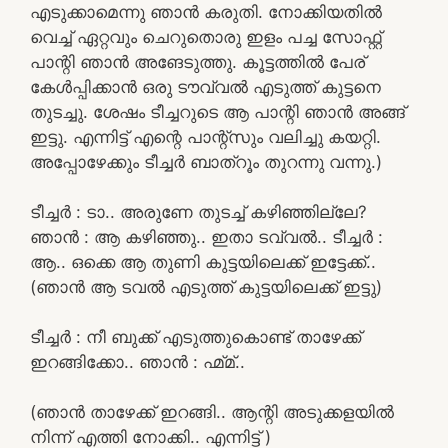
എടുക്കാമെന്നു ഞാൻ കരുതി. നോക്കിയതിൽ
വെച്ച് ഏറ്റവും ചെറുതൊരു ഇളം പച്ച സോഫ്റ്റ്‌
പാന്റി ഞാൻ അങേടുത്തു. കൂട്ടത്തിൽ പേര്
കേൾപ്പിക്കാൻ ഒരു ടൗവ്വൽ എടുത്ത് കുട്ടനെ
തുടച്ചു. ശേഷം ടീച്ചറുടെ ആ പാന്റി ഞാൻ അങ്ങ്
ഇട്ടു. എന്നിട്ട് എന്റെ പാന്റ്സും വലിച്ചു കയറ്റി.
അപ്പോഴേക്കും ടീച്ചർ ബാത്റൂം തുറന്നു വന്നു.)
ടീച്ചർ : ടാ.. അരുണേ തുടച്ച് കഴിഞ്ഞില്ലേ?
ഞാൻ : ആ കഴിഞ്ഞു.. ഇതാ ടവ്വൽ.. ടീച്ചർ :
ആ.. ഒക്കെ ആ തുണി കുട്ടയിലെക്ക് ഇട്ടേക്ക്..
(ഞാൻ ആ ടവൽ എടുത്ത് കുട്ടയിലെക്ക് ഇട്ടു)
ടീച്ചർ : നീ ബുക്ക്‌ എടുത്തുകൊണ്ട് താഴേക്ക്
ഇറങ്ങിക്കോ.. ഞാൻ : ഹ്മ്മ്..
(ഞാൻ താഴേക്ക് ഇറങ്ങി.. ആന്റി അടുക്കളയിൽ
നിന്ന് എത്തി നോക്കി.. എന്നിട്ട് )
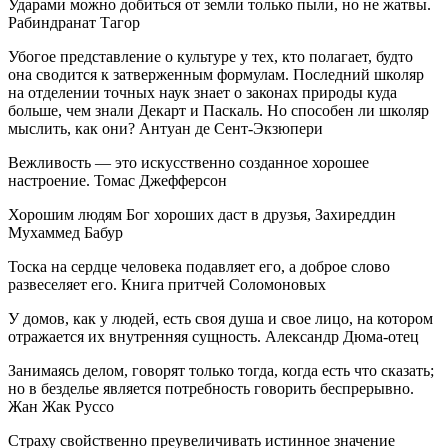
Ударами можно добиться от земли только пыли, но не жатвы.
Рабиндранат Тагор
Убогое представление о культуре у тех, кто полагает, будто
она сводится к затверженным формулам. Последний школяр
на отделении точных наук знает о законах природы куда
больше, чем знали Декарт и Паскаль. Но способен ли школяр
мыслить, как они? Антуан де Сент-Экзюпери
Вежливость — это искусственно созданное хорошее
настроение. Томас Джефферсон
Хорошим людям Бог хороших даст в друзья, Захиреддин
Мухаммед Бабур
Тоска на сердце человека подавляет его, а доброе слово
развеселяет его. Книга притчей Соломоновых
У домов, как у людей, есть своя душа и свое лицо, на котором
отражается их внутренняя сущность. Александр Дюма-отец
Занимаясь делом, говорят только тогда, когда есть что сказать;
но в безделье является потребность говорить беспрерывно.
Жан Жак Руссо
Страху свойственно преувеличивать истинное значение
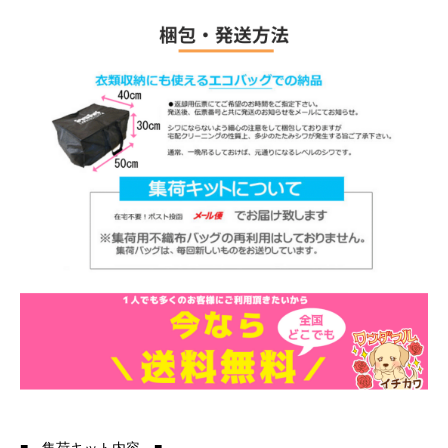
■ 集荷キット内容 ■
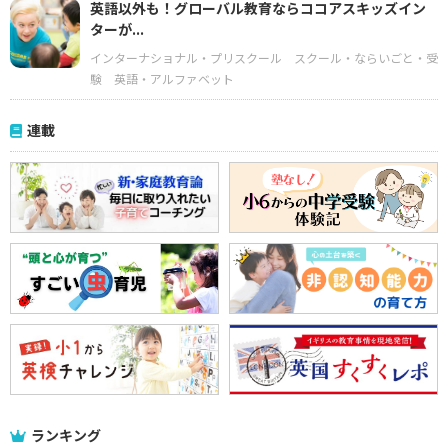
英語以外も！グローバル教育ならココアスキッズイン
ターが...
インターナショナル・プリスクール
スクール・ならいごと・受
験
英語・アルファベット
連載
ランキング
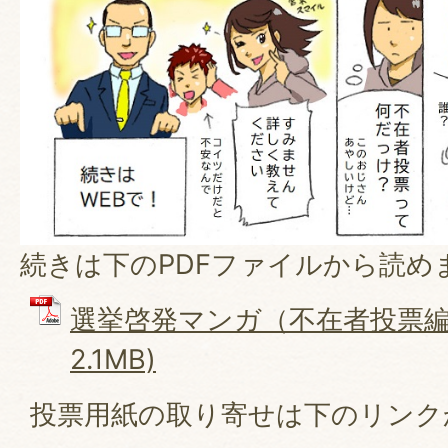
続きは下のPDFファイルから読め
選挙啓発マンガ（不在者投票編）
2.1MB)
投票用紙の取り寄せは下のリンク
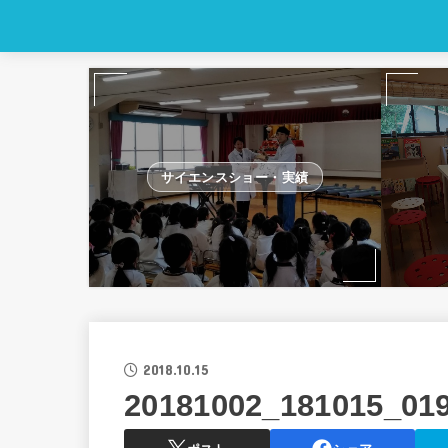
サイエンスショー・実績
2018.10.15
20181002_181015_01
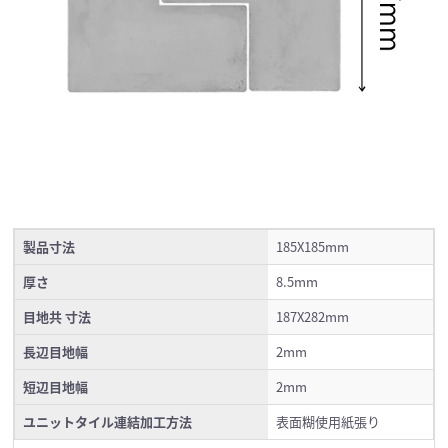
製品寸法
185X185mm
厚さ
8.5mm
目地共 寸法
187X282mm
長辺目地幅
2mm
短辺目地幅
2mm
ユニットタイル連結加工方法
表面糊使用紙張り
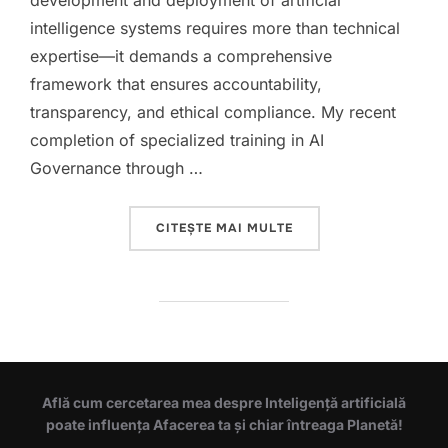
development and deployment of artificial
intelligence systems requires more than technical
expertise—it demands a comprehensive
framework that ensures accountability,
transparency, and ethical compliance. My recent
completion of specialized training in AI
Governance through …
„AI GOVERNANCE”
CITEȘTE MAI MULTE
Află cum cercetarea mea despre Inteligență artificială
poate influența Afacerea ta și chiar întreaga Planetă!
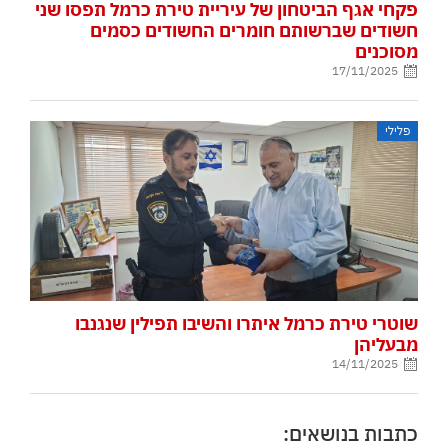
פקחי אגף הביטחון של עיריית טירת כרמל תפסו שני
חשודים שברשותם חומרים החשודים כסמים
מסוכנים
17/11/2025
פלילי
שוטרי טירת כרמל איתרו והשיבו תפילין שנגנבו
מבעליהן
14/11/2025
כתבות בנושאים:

—————

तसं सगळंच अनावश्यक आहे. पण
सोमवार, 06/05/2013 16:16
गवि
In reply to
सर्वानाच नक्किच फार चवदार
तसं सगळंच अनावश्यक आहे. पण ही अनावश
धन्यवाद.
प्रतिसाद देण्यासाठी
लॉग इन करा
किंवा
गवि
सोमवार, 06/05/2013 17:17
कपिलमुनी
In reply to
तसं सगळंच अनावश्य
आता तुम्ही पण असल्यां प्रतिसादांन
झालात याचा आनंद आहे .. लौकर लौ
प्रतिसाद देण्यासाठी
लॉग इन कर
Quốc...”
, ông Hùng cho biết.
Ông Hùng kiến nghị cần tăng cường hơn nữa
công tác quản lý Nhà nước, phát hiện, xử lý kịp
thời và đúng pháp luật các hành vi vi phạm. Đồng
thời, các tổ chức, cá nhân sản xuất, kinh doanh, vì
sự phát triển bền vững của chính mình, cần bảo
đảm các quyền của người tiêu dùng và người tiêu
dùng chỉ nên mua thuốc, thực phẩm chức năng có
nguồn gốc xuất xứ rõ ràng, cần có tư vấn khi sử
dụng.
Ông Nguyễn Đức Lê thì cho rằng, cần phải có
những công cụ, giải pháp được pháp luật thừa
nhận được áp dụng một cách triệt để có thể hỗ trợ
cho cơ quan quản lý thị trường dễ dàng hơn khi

—————

* Description of the task:
All lines in the data that contain the word "dụng" should be copied.

* Result for this exercise:
dụng.
nhận được áp dụng một cách triệt để có thể hỗ trợ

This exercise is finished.